*** Input for this task ***
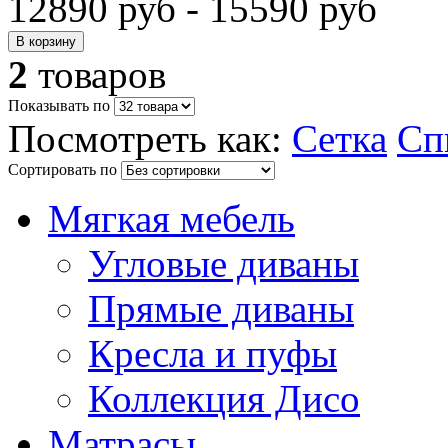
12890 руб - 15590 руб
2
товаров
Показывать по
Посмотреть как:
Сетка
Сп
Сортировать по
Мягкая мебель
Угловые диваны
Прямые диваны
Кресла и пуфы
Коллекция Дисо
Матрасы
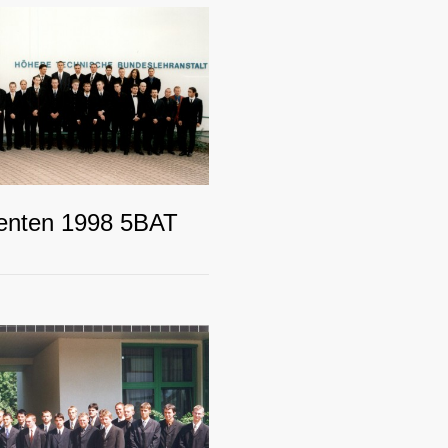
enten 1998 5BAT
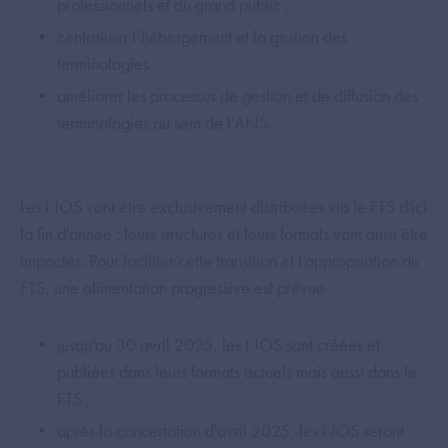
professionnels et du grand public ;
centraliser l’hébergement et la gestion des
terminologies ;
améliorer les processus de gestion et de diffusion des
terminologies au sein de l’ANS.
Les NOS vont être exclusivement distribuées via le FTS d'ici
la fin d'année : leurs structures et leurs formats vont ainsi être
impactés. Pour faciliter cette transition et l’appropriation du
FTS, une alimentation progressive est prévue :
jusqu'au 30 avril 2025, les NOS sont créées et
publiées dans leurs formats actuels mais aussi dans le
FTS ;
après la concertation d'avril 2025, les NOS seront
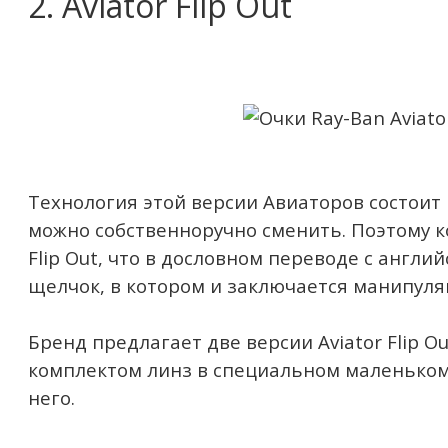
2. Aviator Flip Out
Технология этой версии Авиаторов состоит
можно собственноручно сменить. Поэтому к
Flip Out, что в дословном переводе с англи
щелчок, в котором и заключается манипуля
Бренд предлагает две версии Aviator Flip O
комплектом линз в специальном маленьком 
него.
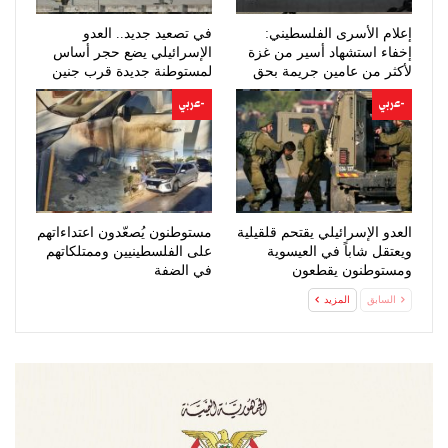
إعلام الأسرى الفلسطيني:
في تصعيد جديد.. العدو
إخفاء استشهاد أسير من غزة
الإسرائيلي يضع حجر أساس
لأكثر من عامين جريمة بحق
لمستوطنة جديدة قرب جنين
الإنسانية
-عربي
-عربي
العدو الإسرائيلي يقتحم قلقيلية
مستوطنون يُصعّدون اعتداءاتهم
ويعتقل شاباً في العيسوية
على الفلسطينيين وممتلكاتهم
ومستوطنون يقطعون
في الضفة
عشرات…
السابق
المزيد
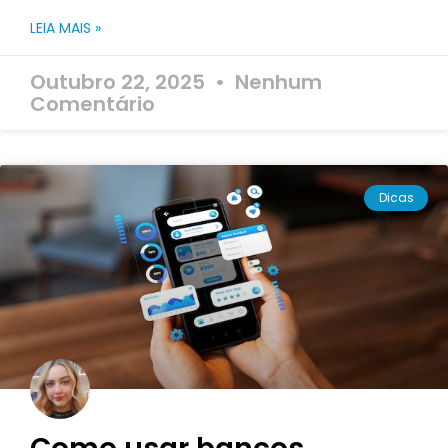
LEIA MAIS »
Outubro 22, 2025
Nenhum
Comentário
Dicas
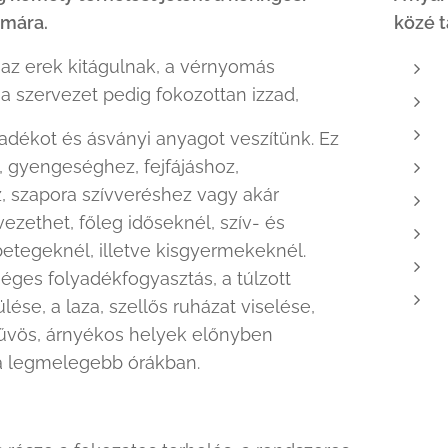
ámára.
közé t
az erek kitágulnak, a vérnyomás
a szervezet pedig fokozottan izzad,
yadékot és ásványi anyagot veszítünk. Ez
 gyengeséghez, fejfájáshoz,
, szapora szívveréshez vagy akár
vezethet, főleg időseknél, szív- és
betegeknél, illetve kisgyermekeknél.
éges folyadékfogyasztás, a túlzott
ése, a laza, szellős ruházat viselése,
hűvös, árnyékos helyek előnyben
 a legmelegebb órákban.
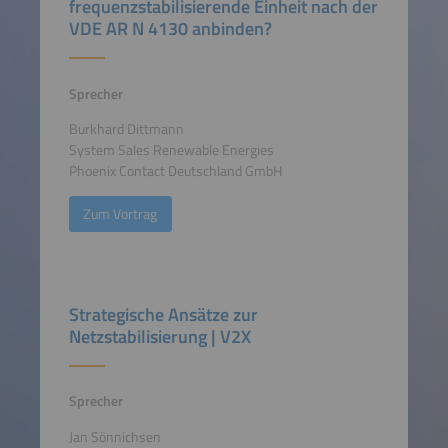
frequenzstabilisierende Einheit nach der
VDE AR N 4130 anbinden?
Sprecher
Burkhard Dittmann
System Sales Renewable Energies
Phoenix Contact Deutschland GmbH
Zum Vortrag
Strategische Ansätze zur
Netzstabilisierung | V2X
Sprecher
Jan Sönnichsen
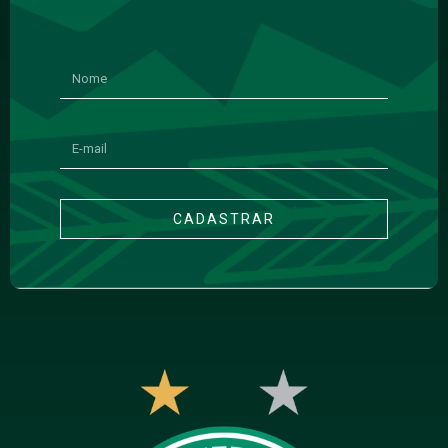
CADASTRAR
***
## [About this task]
Find and copy each line of the data where "gestion" is present.

## [Your response]
centraliser l’hébergement et la gestion des
améliorer les processus de gestion et de diffusion des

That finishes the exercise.